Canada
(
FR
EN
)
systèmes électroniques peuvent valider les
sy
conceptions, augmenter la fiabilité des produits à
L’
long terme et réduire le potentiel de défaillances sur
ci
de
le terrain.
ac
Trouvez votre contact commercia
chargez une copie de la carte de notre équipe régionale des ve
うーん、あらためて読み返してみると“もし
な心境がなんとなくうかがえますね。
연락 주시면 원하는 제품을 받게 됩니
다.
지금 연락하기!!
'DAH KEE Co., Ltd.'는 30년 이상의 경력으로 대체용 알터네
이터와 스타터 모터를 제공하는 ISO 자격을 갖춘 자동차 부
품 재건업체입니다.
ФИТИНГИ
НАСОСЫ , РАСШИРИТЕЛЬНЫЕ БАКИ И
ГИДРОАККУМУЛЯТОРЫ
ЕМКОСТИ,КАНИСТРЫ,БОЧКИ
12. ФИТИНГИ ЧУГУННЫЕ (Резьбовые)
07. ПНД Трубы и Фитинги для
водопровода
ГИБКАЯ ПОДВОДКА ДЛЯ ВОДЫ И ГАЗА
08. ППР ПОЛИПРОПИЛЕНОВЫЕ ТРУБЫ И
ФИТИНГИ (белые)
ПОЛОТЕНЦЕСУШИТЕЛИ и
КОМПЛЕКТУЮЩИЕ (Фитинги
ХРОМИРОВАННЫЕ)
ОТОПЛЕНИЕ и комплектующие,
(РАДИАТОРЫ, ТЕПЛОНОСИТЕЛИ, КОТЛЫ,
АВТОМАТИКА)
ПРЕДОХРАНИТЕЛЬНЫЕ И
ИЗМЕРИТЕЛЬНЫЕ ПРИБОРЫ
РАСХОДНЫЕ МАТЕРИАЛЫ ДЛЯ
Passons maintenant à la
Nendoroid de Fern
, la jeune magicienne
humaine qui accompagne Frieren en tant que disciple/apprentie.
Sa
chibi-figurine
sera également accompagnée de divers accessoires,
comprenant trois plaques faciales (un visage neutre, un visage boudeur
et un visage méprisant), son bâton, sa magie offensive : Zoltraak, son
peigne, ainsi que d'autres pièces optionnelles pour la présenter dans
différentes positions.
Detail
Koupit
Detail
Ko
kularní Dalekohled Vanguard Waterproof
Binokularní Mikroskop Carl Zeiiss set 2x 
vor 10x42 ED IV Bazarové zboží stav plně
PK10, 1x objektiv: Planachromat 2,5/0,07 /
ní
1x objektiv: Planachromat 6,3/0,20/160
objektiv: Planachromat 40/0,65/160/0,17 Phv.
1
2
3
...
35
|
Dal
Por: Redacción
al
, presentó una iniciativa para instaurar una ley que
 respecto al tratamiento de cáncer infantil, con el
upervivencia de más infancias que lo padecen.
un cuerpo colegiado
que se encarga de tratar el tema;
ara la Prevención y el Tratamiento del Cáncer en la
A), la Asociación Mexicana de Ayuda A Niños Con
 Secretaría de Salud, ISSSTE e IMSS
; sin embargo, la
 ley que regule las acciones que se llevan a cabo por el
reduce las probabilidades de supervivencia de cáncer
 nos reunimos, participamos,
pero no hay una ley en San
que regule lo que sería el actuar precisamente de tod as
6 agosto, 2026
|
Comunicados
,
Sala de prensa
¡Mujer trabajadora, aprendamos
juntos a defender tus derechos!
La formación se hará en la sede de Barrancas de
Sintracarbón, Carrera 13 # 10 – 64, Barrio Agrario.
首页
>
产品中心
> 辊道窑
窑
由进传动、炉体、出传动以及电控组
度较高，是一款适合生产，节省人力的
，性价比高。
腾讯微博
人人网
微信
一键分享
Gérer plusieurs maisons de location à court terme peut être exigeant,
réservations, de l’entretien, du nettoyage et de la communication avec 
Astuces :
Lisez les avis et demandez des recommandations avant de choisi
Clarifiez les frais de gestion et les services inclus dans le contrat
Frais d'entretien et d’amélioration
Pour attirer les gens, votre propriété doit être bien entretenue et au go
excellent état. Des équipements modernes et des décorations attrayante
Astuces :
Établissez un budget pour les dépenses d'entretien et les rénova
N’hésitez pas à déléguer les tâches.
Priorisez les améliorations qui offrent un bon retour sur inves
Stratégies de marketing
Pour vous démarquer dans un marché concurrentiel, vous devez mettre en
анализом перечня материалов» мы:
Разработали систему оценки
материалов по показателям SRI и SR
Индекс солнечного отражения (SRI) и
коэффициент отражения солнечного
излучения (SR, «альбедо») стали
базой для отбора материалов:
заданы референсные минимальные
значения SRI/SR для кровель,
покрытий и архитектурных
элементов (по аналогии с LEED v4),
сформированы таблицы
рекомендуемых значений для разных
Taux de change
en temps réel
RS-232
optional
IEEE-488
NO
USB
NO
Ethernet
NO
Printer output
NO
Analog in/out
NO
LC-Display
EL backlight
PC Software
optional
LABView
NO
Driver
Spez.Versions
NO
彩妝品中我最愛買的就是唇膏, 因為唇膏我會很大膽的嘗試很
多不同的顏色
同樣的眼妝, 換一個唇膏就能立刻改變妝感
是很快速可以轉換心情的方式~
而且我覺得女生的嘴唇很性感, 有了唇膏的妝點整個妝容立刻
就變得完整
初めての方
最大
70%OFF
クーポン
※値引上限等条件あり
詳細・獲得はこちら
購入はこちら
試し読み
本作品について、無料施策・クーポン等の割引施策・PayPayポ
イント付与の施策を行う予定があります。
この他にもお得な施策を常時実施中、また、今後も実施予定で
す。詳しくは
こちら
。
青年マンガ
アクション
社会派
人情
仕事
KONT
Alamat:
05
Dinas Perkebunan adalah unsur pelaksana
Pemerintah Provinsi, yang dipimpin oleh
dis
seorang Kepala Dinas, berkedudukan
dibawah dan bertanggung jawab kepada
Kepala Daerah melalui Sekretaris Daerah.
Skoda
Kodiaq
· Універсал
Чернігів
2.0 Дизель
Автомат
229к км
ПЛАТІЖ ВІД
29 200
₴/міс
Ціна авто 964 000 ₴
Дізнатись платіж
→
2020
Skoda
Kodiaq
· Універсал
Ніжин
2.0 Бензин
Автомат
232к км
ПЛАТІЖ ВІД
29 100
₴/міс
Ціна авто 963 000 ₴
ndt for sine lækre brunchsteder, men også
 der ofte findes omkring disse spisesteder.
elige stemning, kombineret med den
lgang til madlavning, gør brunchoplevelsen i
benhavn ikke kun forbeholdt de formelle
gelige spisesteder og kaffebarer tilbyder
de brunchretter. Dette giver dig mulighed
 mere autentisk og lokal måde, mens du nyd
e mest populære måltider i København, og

+===+

Task statement: Print only these lines, please. They run from the start of the entries above to the line containing "Trouvez votre contact commercia", both ends included, and must match exactly.

Completed task:
Canada
(
FR
EN
)
systèmes électroniques peuvent valider les
sy
conceptions, augmenter la fiabilité des produits à
L’
long terme et réduire le potentiel de défaillances sur
ci
de
le terrain.
ac
Trouvez votre contact commercia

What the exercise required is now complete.